After 15 months of unprecedented intervention in the secondary mortgage market, the Federal Reserve—currently the proud owner of nearly 25 percent of mortgage debts—is calling it quits. The Fed's $1.25 trillion emergency program to stabilize the U.S. housing market through the purchase of mortgage-backed securities (MBS) officially expires today.

First announced in November 2008, the Fed initiative to purchase MBS issued by government sponsored enterprises (GSEs )—including Fannie Mae, Freddie Mac, and Ginnie Mae—has largely been viewed as a catalyst in spurring the nascent recoveries in both the housing and stock markets, helping to lower home mortgage rates and free up capital for private investors. In particular, market analysts credit the Fed purchasing program with paving the way for a record $375.4 billion of investments into bond mutual funds in 2009, as lower returns on mortgage securities led investors to corporate bonds, equities, and other riskier assets.

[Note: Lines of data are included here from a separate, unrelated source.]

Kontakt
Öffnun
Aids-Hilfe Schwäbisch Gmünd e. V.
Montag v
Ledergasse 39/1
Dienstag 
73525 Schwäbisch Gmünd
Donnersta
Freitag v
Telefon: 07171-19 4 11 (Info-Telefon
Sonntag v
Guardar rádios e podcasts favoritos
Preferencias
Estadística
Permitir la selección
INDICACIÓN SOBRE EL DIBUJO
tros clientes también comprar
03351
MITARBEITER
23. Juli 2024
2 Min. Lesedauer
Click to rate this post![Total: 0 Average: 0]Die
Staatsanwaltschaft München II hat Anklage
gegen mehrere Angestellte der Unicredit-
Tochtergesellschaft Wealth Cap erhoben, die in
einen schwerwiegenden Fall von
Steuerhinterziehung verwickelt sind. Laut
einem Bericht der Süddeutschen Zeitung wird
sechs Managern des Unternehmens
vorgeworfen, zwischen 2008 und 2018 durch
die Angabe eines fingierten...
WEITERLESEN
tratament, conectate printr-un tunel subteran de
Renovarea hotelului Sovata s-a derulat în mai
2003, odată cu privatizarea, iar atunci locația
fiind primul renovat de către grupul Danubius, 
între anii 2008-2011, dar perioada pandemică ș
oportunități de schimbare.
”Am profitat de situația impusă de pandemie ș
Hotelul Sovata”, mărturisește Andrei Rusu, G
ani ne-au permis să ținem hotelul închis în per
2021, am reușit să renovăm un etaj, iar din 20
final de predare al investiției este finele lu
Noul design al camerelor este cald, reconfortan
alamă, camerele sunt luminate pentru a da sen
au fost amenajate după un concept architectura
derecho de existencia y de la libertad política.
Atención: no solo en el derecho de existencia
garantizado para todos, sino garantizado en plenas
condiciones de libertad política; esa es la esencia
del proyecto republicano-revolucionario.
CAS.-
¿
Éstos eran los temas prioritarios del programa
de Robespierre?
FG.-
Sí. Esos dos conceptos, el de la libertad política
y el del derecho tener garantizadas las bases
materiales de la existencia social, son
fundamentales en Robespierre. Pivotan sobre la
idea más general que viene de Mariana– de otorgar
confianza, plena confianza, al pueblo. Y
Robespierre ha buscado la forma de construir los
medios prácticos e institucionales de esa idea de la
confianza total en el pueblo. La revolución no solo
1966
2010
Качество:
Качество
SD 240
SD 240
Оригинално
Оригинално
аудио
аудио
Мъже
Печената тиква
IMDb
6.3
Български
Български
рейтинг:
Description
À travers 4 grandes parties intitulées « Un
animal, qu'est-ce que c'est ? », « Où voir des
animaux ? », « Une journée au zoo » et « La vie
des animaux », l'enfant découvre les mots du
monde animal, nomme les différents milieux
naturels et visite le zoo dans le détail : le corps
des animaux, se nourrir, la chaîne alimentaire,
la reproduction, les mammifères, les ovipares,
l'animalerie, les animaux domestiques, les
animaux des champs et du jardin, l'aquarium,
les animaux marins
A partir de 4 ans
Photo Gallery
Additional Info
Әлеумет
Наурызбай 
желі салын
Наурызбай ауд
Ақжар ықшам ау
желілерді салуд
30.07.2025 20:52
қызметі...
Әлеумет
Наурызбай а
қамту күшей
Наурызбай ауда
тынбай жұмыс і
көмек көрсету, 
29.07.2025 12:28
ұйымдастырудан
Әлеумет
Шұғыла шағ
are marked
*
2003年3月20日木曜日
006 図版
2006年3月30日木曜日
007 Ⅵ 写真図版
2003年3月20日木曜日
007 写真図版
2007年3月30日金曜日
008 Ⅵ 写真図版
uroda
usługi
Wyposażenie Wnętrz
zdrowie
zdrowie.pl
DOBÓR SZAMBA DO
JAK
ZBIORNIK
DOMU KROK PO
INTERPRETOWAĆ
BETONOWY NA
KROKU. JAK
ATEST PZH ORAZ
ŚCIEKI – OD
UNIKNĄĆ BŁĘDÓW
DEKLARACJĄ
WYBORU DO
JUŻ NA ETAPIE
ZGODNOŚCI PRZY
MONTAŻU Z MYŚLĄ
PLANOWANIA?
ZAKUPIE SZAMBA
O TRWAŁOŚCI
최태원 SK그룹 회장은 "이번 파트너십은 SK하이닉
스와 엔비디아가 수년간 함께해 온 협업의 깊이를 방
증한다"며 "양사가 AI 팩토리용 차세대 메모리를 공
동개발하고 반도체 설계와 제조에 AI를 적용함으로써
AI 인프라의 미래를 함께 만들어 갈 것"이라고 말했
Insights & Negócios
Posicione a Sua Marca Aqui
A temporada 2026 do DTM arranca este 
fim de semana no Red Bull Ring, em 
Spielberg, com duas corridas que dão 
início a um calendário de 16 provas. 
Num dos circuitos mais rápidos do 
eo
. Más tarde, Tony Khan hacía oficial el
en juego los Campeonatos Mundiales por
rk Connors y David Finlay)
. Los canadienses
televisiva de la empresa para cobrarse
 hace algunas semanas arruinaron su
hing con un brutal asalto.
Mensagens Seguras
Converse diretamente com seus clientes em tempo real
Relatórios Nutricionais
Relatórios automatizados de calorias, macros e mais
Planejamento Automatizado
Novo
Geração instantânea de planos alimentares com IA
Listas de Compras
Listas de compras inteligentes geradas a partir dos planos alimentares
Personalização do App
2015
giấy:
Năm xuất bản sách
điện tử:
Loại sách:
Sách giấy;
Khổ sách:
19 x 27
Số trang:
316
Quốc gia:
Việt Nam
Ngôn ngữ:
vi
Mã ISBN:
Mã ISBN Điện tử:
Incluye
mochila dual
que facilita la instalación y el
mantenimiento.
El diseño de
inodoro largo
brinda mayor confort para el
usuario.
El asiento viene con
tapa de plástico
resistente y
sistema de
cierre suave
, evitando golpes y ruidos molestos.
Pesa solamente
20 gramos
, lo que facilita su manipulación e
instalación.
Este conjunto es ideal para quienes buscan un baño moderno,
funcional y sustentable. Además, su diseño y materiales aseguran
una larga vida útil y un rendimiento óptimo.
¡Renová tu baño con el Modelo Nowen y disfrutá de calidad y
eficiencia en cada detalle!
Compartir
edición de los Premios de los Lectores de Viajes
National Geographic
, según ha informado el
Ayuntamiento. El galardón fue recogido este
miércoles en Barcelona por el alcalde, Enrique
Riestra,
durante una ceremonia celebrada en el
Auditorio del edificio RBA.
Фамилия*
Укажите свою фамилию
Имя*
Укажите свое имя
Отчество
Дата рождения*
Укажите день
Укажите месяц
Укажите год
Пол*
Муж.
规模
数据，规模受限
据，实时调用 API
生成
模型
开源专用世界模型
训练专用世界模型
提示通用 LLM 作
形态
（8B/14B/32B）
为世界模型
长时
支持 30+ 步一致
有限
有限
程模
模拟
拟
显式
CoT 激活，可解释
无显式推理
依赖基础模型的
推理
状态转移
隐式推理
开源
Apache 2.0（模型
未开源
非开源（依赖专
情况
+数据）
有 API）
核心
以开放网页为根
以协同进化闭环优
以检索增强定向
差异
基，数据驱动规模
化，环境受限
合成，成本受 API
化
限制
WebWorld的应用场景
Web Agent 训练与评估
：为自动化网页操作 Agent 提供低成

At a time when the U.S. economy remains fragile, the Fed’s departure from the housing sector may help determine just how fragile economic conditions really are. For months, market observers have raised concerns that a Fed exit could cause significant spikes in mortgage rates, leading to higher foreclosures and a slump in investor confidence. In fact, Fannie Mae's and Freddie Mac’s February announcement that they will repurchase $200 billion in delinquent mortgage loans, was a tacit acknowledgement that government backstops cannot be removed swiftly.

 

However, a number of analysts are also predicting that the effects of the Fed pullout will be rather minimal, as the current shortage of AAA-rated debt has made private fund managers increasingly eager to begin reinvesting in MBS, especially when such securities are backed by propped-up GSEs like Fannie Mae and Freddie Mac. In addition, these analysts also project that U.S. banks—which have steadily increased capital levels and are now flush with extra cash—will step up to fill the void left by the Fed.

 

The role of both Fannie and Freddie in ensuring a smooth transition for the housing finance system will be something to watch closely over the next few months. The GSEs are under intensified scrutiny on Capitol Hill, as the Obama administration prepares a sweeping proposal for a GSE overhaul. Treasury Secretary Tim Geithner told Congress last week that the administration will initiate a public comment period on April 15 in order to solicit ideas for Fannie and Freddie’s restructuring.